Je pensais vraiment que Jessy Moulin allait prendre la relève. Si Stéphane Ruffier n’arrive pas à l’ASSE, Jessy m’aurait pris la place dans l’année, car il était déjà en train de me manger pendant la préparation… Quand Stéphane Ruffier est arrivé, il a mis tout le monde d’accord. C’est aussi simple que cela. Dans la vie, il y a toujours plus fort que toi. Je me suis fait prendre ma place après 15 années, je peux m’estimer chanceux. Stéphane Ruffier était plus jeune, plus fort… J’avais l’impression que c’était une version 2.0 de moi.

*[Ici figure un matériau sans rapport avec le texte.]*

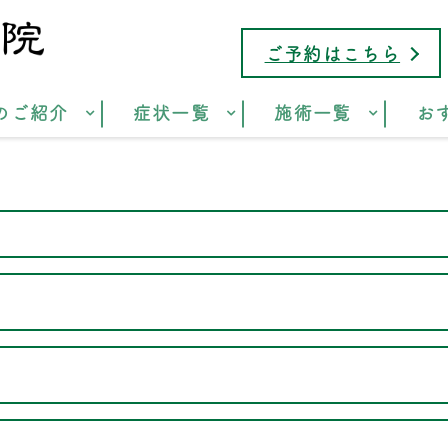
ご予約はこちら
のご紹介
症状一覧
施術一覧
お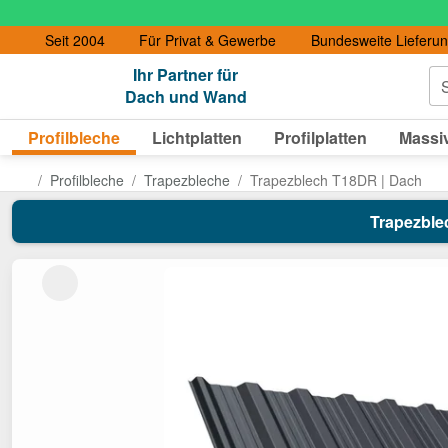
Seit 2004
Für Privat & Gewerbe
Bundesweite Lieferu
Ihr Partner für
S
Dach und Wand
Profilbleche
Lichtplatten
Profilplatten
Massiv
Profilbleche
Trapezbleche
Trapezblech T18DR | Dach
Trapezblec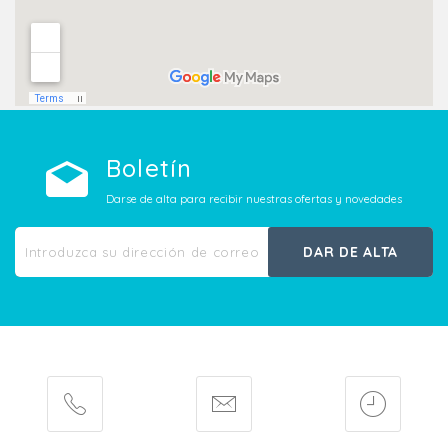
Boletín
Darse de alta para recibir nuestras ofertas y novedades
DAR DE ALTA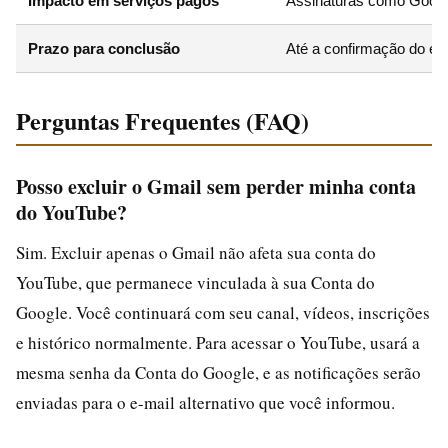
Impacto em serviços pagos
Assinaturas como Googl
Prazo para conclusão
Até a confirmação do e-m
Perguntas Frequentes (FAQ)
Posso excluir o Gmail sem perder minha conta
do YouTube?
Sim. Excluir apenas o Gmail não afeta sua conta do
YouTube, que permanece vinculada à sua Conta do
Google. Você continuará com seu canal, vídeos, inscrições
e histórico normalmente. Para acessar o YouTube, usará a
mesma senha da Conta do Google, e as notificações serão
enviadas para o e-mail alternativo que você informou.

J’ai toujours eu de superbes relations avec les gardiens. Pour l’anecdote, je fais partie des “djeuns” maintenant, car j’ai installé Snapchat pour délirer avec mes enfants et la première personne qui m’a envoyé un snap est Jody Viviani. J’ai également revu Vincent Planté, Ronan Le Crom et Jérôme Alonzo. C’est un plaisir de les revoir à chaque fois. On était en compétition, mais on s’amusait dans le vestiaire quand on enlevait les gants.

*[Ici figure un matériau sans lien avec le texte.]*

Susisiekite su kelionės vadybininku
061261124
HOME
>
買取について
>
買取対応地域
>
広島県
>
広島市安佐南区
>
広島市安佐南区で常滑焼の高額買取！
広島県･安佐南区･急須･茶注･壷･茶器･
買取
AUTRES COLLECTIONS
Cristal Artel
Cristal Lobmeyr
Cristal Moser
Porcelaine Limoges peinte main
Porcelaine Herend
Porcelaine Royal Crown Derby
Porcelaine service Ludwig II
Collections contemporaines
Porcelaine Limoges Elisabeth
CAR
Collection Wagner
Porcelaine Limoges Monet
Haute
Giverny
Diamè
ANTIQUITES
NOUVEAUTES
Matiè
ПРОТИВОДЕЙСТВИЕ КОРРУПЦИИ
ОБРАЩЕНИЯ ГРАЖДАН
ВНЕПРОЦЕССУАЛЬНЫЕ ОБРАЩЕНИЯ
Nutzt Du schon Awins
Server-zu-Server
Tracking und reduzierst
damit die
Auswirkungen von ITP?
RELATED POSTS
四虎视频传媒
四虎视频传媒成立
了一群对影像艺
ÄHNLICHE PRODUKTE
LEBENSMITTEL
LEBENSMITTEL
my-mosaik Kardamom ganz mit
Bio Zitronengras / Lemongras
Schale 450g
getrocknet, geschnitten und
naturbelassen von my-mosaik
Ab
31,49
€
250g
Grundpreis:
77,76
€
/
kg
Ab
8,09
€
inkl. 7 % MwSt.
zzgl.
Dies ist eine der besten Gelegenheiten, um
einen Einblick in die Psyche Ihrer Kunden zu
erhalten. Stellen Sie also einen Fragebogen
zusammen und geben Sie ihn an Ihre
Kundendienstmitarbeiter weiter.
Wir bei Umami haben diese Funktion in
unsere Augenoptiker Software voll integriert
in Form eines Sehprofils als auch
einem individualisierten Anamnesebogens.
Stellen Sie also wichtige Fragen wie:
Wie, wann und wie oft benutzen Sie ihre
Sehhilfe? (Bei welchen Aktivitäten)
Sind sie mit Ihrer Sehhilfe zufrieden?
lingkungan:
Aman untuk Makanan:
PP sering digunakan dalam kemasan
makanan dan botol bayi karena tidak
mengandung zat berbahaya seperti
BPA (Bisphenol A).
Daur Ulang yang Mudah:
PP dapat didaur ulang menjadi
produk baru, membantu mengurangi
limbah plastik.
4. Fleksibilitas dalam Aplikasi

Ce qui est bien avec le sport, c’est que le meilleur joue. Tu ne peux pas tricher. Si l’autre gardien est plus fort, c’est parfois difficile à accepter, mais c’est la jungle : la loi du plus fort. Soit tu es mangé, soit tu manges. C’est ça le haut niveau. Quand tu es remplaçant, tu le sais parfaitement que le mec qui joue est meilleur que toi. Je ne connais pas un seul entraîneur qui va mettre un joueur sur le banc en pensant qu’il est plus fort que celui qui joue. C’est impossible à concevoir."